== Task data ==
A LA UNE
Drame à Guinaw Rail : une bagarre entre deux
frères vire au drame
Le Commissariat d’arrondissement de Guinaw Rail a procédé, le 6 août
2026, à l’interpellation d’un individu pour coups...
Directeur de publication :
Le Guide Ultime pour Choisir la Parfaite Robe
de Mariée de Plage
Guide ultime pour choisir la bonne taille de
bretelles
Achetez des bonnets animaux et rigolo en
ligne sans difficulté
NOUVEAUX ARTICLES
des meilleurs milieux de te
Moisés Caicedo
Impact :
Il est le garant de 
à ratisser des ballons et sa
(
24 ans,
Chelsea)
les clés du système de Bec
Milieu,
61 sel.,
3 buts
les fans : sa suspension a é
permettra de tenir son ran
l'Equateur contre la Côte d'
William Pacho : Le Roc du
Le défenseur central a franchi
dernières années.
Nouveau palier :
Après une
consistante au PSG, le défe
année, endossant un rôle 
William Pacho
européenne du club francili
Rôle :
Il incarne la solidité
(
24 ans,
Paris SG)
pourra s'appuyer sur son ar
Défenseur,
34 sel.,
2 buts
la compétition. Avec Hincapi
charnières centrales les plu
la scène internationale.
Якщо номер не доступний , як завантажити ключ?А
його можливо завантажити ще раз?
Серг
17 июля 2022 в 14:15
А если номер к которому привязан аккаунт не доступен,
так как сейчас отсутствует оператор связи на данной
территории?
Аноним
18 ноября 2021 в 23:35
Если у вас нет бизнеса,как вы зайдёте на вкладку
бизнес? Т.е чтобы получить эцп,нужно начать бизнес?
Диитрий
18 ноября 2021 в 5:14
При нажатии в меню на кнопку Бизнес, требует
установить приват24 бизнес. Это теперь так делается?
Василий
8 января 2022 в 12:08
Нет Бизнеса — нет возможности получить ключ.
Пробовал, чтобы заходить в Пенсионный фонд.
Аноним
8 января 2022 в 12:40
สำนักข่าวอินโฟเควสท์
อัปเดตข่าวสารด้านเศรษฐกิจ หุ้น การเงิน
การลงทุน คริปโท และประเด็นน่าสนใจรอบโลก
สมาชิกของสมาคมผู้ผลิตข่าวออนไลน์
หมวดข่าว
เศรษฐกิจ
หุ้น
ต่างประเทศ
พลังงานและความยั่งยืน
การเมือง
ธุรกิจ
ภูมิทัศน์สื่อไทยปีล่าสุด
===
== Task data ==
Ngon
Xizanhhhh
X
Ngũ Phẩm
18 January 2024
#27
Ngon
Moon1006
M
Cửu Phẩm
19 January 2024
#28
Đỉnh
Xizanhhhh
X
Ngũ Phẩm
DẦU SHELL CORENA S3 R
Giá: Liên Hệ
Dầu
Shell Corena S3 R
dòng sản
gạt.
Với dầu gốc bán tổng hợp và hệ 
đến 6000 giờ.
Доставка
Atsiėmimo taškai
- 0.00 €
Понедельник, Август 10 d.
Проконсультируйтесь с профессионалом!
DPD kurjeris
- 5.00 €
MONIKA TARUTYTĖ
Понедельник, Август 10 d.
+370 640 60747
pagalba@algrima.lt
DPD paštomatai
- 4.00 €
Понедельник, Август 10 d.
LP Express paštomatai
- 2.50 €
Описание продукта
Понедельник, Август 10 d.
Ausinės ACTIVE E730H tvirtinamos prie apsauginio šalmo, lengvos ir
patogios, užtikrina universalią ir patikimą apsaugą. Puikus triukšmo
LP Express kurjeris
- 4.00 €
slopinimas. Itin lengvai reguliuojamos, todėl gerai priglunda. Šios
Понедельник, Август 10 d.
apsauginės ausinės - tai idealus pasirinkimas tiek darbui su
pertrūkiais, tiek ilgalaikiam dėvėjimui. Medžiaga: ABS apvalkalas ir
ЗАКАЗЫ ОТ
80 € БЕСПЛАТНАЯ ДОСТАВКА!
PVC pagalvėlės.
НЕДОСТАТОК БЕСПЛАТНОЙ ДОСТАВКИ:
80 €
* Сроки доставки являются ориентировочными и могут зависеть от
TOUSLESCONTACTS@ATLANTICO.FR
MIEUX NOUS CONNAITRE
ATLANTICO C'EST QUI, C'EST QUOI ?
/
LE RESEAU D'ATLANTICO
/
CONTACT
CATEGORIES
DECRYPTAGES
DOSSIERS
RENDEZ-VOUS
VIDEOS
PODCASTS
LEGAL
===
About this exercise:
Would you report every line of the entries above containing the word "ATLANTICO"?

Completed task:
TOUSLESCONTACTS@ATLANTICO.FR
ATLANTICO C'EST QUI, C'EST QUOI ?
LE RESEAU D'ATLANTICO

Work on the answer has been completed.